Problem to solve —
Beginning with the line that holds "inspiration, expert-backed workouts, nutrition", copy each line to the end of the records exactly, except the pictures.

==========

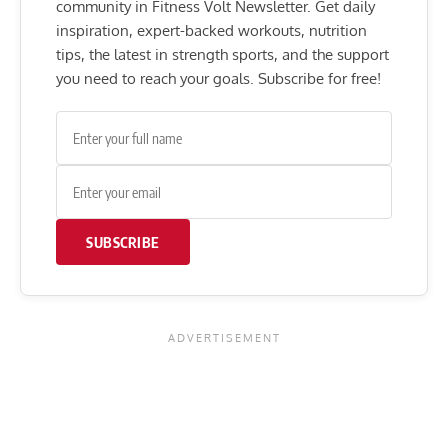
community in Fitness Volt Newsletter. Get daily
inspiration, expert-backed workouts, nutrition
tips, the latest in strength sports, and the support
you need to reach your goals. Subscribe for free!
SUBSCRIBE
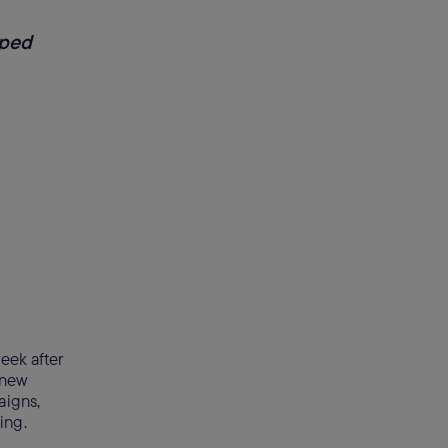
lped
eek after
 new
aigns,
wing.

==========

Answer to this problem —
inspiration, expert-backed workouts, nutrition
tips, the latest in strength sports, and the support
you need to reach your goals. Subscribe for free!
SUBSCRIBE
lped
eek after
 new
aigns,
wing.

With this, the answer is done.